Nous sommes assis devant le motel, à une table de fer pliante piquetée de rouille. Un gendarme descend du toit, en bras de chemise, portant un masque en gaze devant le nez et la bouche. Il a passé des gants à vaisselle dont le caoutchouc rouge se macule de taches impardonnables ; il tient un sac en plastique.
— Les objets qui se trouvaient en possession de la victime ! annonce-t-il en brandissant la poche transparente, pareil à un môme venant de cueillir des champignons.
— Mettez ça là ! enjoint son chef. Vous disposez d’une autre paire de gants ?
— Non, mon adjudant. Voulez-vous les miens ?
Le gradé file un regard terrifié à ceux de son bordonné.
— Sans façon, Contrute. Allez demander à la taulière si elle n’aurait pas d’autres gants à vaisselle.
L’atmosphère est étrange. Les clients du motel, alertés par l’arrivée maréchaussaire, prennent des attitudes faussement détachées pour nous guignocher à distance.
Une grand-mère sourdingue, qu’on a transplantée dans un fauteuil roulant, exige de ses enfants qu’ils lui expliquent ce qui se passe et pourquoi des gendarmes s’affairent sur le toit du motel, même qu’en a un qui dégueule, tu as remarqué, Michel ?

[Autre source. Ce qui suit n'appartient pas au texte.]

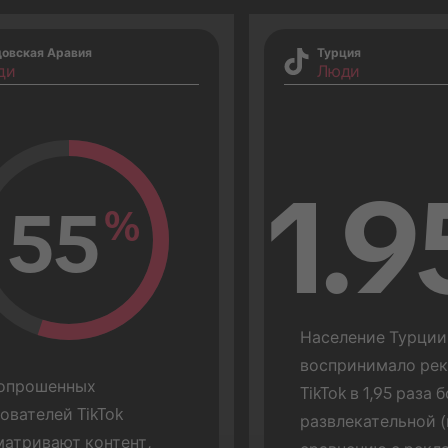
довская Аравия
Турция
ди
Люди
1.9
55
%
Население Турции 
воспринимало рекл
опрошенных 
TikTok в 1,95 раза б
ователей TikTok 
развлекательной (
атривают контент, 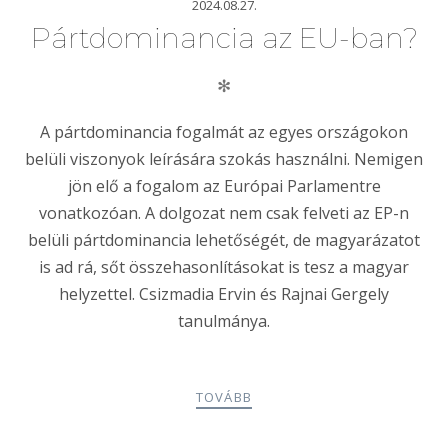
2024.08.27.
Pártdominancia az EU-ban?
✻
A pártdominancia fogalmát az egyes országokon
belüli viszonyok leírására szokás használni. Nemigen
jön elő a fogalom az Európai Parlamentre
vonatkozóan. A dolgozat nem csak felveti az EP-n
belüli pártdominancia lehetőségét, de magyarázatot
is ad rá, sőt összehasonlításokat is tesz a magyar
helyzettel. Csizmadia Ervin és Rajnai Gergely
tanulmánya.
TOVÁBB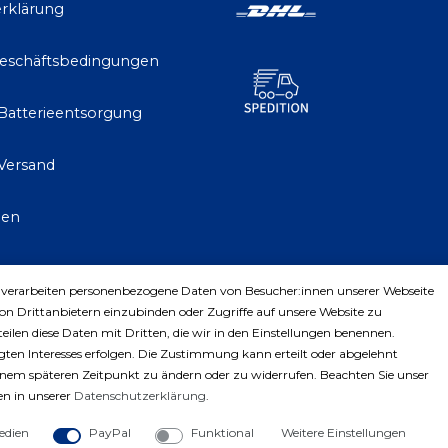
rklärung
Geschäftsbedingungen
 Batterieentsorgung
Versand
gen
 verarbeiten personenbezogene Daten von Besucher:innen unserer Webseite
trag widerrufen
von Drittanbietern einzubinden oder Zugriffe auf unsere Website zu
teilen diese Daten mit Dritten, die wir in den Einstellungen benennen.
ten Interesses erfolgen. Die Zustimmung kann erteilt oder abgelehnt
einem späteren Zeitpunkt zu ändern oder zu widerrufen. Beachten Sie unser
n in unserer
Daten­schutz­erklärung
.
edien
PayPal
Funktional
Weitere Einstellungen
ght © 2023 by Profiwerkzeuge-Shop. Alle Rechte vorbe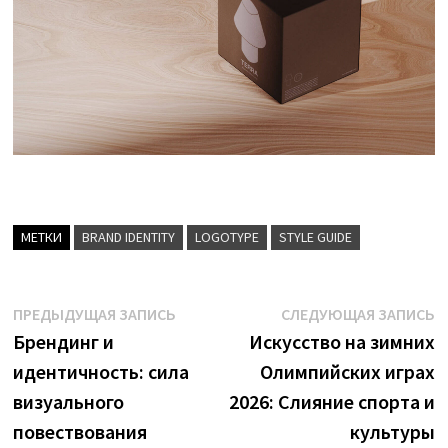
МЕТКИ
BRAND IDENTITY
LOGOTYPE
STYLE GUIDE
Навигация
Предыдущая
С
ПРЕДЫДУЩАЯ ЗАПИСЬ
СЛЕДУЮЩАЯ ЗАПИСЬ
запись:
з
Брендинг и
Искусство на зимних
по
идентичность: сила
Олимпийских играх
записям
визуального
2026: Слияние спорта и
повествования
культуры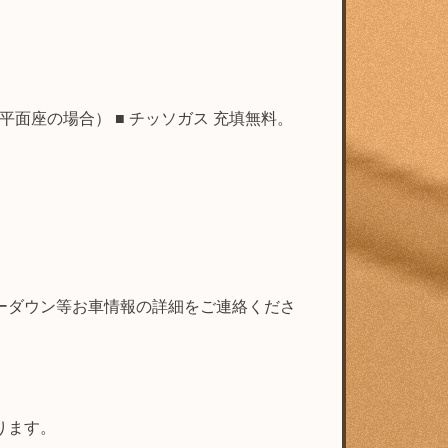
面座の場合） ■ チッソガス 充填無料。
ローダウン等お車情報の詳細をご連絡くださ
ります。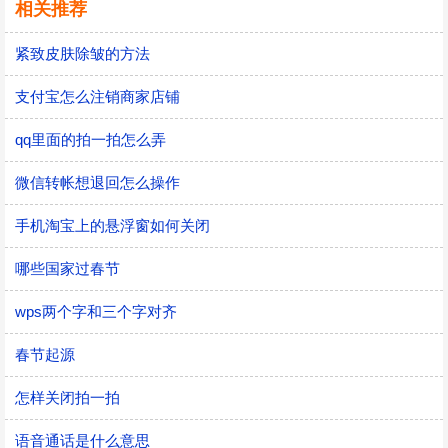
相关推荐
紧致皮肤除皱的方法
支付宝怎么注销商家店铺
qq里面的拍一拍怎么弄
微信转帐想退回怎么操作
手机淘宝上的悬浮窗如何关闭
哪些国家过春节
wps两个字和三个字对齐
春节起源
怎样关闭拍一拍
语音通话是什么意思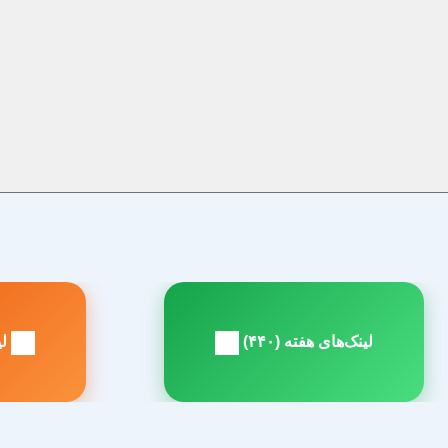
راهبری
نوشته
لینک‌های هفته (۴۴۰)
لین
مطلب
م
بعدی:
ق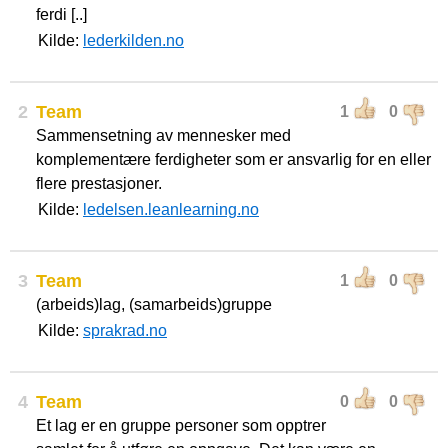
ferdi [..]
Kilde:
lederkilden.no
2
Team
1
0
Sammensetning av mennesker med
komplementære ferdigheter som er ansvarlig for en eller
flere prestasjoner.
Kilde:
ledelsen.leanlearning.no
3
Team
1
0
(arbeids)lag, (samarbeids)gruppe
Kilde:
sprakrad.no
4
Team
0
0
Et lag er en gruppe personer som opptrer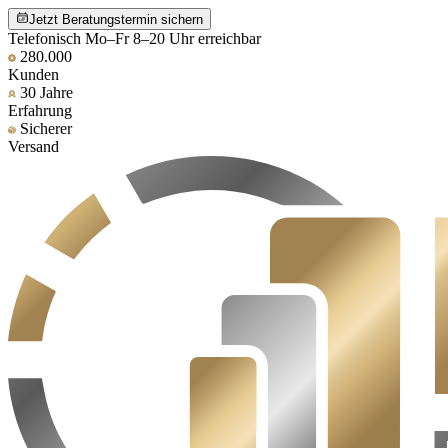
Jetzt Beratungstermin sichern
Telefonisch Mo–Fr 8–20 Uhr erreichbar
280.000
Kunden
30 Jahre
Erfahrung
Sicherer
Versand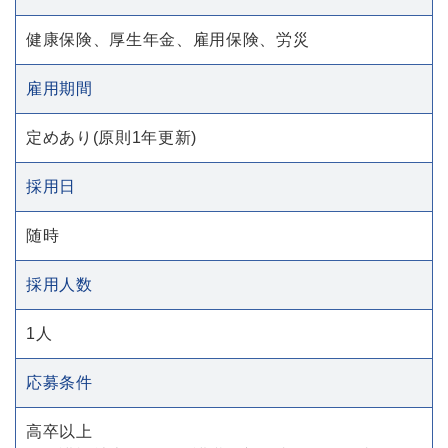
健康保険、厚生年金、雇用保険、労災
雇用期間
定めあり(原則1年更新)
採用日
随時
採用人数
1人
応募条件
高卒以上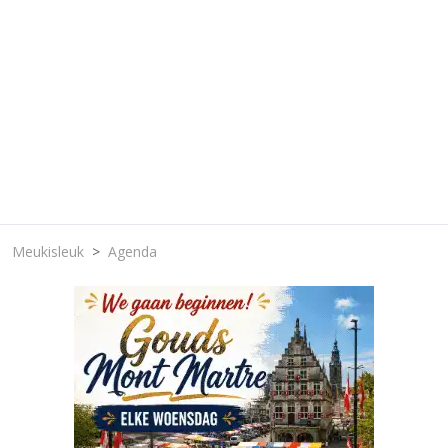
Meukisleuk
Agenda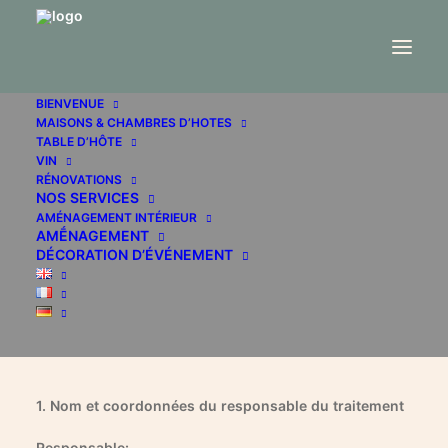
Déclaration de Protection des
BIENVENUE
Données Selon
MAISONS & CHAMBRES D’HOTES
TABLE D’HÔTE
VIN
RÉNOVATIONS
NOS SERVICES
AMÉNAGEMENT INTÉRIEUR
AMḖNAGEMENT
Les informations suivantes relatives à la protection
DÉCORATION D’ÉVÉNEMENT
des données (RGPD) vous informent sur le traitement
des données personnelles dans le cadre de votre
utilisation du site www.nicole-interieur.com
1. Nom et coordonnées du responsable du traitement
Responsable: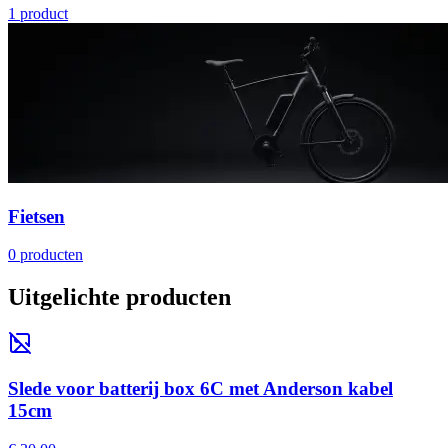
1
product
Fietsen
0
producten
Uitgelichte producten
Slede voor batterij box 6C met Anderson kabel
15cm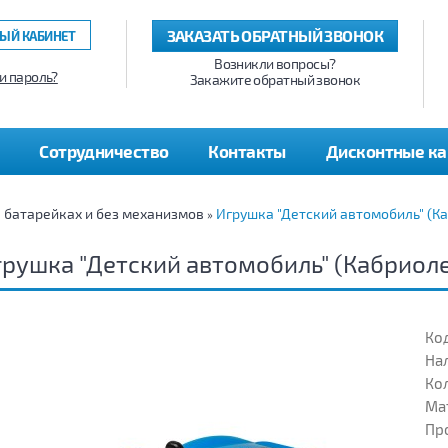
ЗАКАЗАТЬ ОБРАТНЫЙ ЗВОНОК
ЫЙ КАБИНЕТ
Возникли вопросы?
и пароль?
Закажите обратный звонок
Сотрудничество
Контакты
Дисконтные к
а батарейках и без механизмов
Игрушка "Детский автомобиль" (К
»
рушка "Детский автомобиль" (Кабриоле
Код
На
Кол
Ма
Пр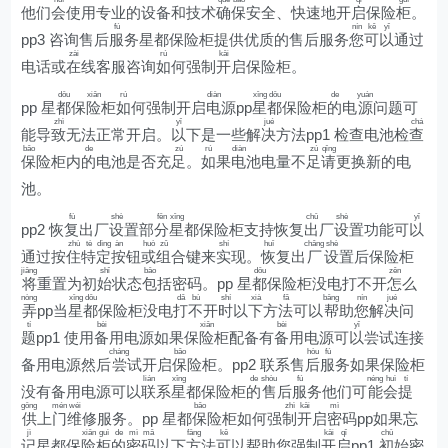
他们
会
使用专业的设备和技术
确
保
安全、快速地开
启
保险
柜
。
fú
nín
kě
yǐ
pp3 咨询售后
服
务星都保险柜提供优质的售后服务
您
可
以
通过
zài
rú
kāi
电话或
在
线客服咨询
如
何强制
开
启保险柜。
dōu
xiǎn
rú
diàn
xīng
dōu
de
yuán
pp 星
都
保
险
柜
如
何强制开启
电
源pp
星
都
保险柜
的
电
源
问题可
zhì
yǐ
jué
chá
能导
致
无法正常开启。
以
下是一些解
决
方法pp1 检查电池检
查
bǎo
de
zú
rú
diàn
zú
qǐng
保
险柜内
的
电池是否充
足
。
如
果
电
池电量不
足
请
更换新的电
池。
fù
shè
fēn
xīng
chū
shè
yǐ
pp2 恢
复
出厂
设
置部
分
星
都保险柜支持恢复
出
厂
设
置功能可
以
zhù
tè
dìng
àn
huò
zǔ
shí
huī
chǎng
shè
通过按
住
特
定
按
钮
或
组
合键来
实
现。
恢
复出
厂
设
置后保险柜
jiāng
shǐ
bāo
dōu
zěn
将
重置为初
始
状态
包
括密码。pp 星
都
保险柜没电打不开
怎
么
nòng
xīng
dōu
dǎ
bù
shí
xià
fǎ
bāng
nín
jué
弄
pp当
星
都
保险柜没电
打
不
开
时
以
下
方
法
可以
帮
助
您
解
决
问
tí
bèi
xiǎn
bèi
yǐ
题
pp1 使用
备
用电源如果保
险
柜配备有
备
用电源可
以
尝试连接
cháng
bǎo
hòu
fú
备用电源然后
尝
试开启
保
险柜。pp2 联系售
后
服
务如果保险柜
lián
xīng
de
shòu
fú
néng
huì
tí
没有备用电源可以
联
系
星
都保险柜
的
售
后
服
务他们可
能
会
提
gōng
mén
wéi
bǎo
zhì
kāi
mì
供
上
门
维
修服务。pp 星都
保
险柜如何强
制
开
启
密
码pp如果忘
jì
xiǎn
guì
de
mì
mǎ
fāng
kě
kāi
qǐ
chū
记
星都保
险
柜
的
密
码
以下
方
法
可
以帮助您强制
开
启
pp1
初
始密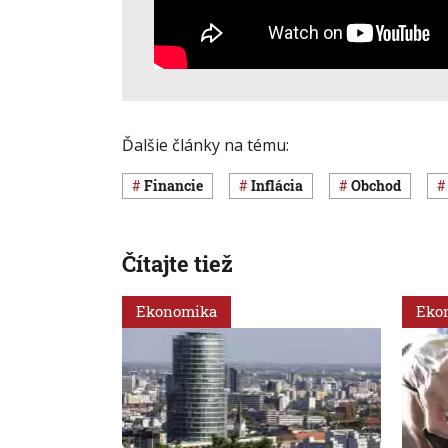
Ďalšie články na tému:
Financie
inflácia
obchod
Čítajte tiež
Ekonomika
Eko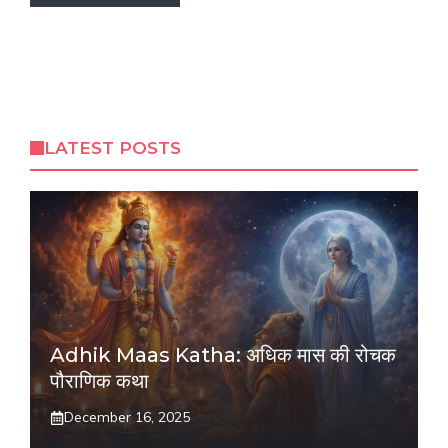
LATEST POSTS
Adhik Maas Katha: अधिक मास की रोचक
पौराणिक कथा
December 16, 2025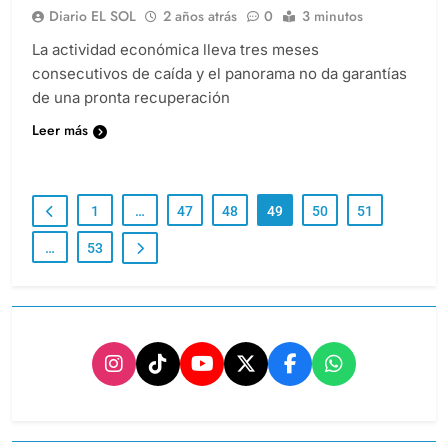
Diario EL SOL
2 años atrás
0
3 minutos
La actividad económica lleva tres meses
consecutivos de caída y el panorama no da garantías
de una pronta recuperación
Leer más
1
…
47
48
49
50
51
…
53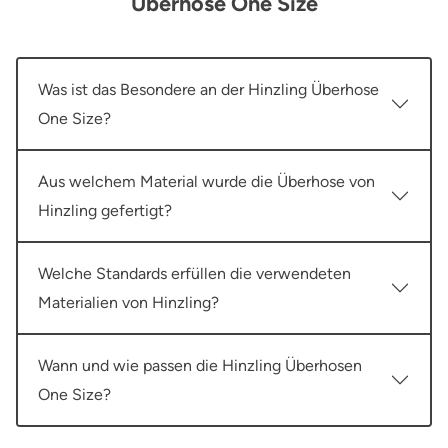
Überhose One Size
Was ist das Besondere an der Hinzling Überhose
One Size?
Aus welchem Material wurde die Überhose von
Hinzling gefertigt?
Welche Standards erfüllen die verwendeten
Materialien von Hinzling?
Wann und wie passen die Hinzling Überhosen
One Size?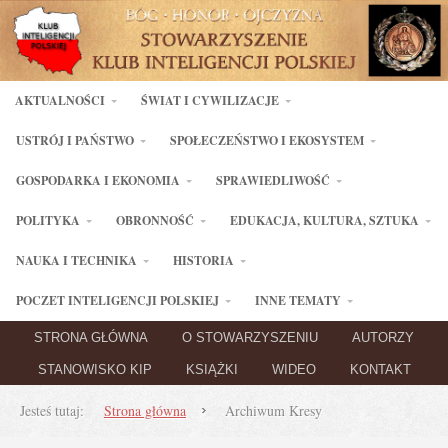
AKTUALNOŚCI
ŚWIAT I CYWILIZACJE
USTRÓJ I PAŃSTWO
SPOŁECZEŃSTWO I EKOSYSTEM
GOSPODARKA I EKONOMIA
SPRAWIEDLIWOŚĆ
POLITYKA
OBRONNOŚĆ
EDUKACJA, KULTURA, SZTUKA
NAUKA I TECHNIKA
HISTORIA
POCZET INTELIGENCJI POLSKIEJ
INNE TEMATY
STRONA GŁÓWNA
O STOWARZYSZENIU
AUTORZY
STANOWISKO KIP
KSIĄŻKI
WIDEO
KONTAKT
Jesteś tutaj:
Strona główna
Archiwum Kresy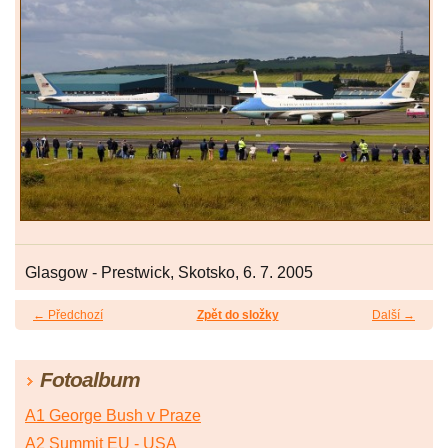
Glasgow - Prestwick, Skotsko, 6. 7. 2005
← Předchozí
Zpět do složky
Další →
Fotoalbum
A1 George Bush v Praze
A2 Summit EU - USA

Ambroise s’est réfugié dans son minuscule burlingue pour esquiver les questions emblématiques[4] de ses clilles.
Un petit garçon, dont le père est veilleur de jour dans un asile de nuit, a des mots avec sa maman, qu’il traite de « pute pourrie » parce qu’elle lui interdit d’escalader l’échelle pour aller rejoindre les maré-chausseurs. Un vent de suroît nous apporte d’ardentes senteurs marines qui essaient d’entrer en compétition avec la pestilence tombant du toit, mais en vain.
— Tout ce que j’ai pu dénicher, mon adjudant ! fait le gendarme Contrute, en ramenant des moufles de cuisine initialement conçues pour retirer du four des soufflés arrivés à terme.
Narguilé lui coule un regard qu’un auteur ringardos qualifierait de « dépourvu d’aménité ».
— J’eusse préféré des gants de boxe, fait-il en vidant la pochette sur la table.
Il inventorie son contenu, à savoir : une brème d’identité en haillons au nom de Marcel Proute ; une petite trousse d’horloger ; un pistolet extra-plat en acier verdure, tirant des balles de gaz soporifique ; une boîte de pilules contre la diarrhée ; une autre de cachous Lajaunisse ; une pince à ongles dont le manche fait lime ; une boîte de préservatifs anglais Mac Heusdress ; une montre Mathey-Tissot très élégante ; plus une petite « cousette », du genre de celles que les hôtels mettent à la disposition de leurs clients afin de les dépanner quand ils craquent un bouton au cours d’une pipe de voyage.
— Le vade-mecum de l’homme moderne, plaisanté-je.
— Voulez-vous conserver ce butin, monsieur le directeur ?
— Du tout. Je vous répète que je suis ici en qualité d’auditeur libre, comme on dit dans les facultés.
Il replace la petite panoplie du défunt dans son plastique et va demander à Ambroise où il peut se laver les mains. Pendant son absence, je chourave la cousette, because quelque chose que je te causerai plus loin.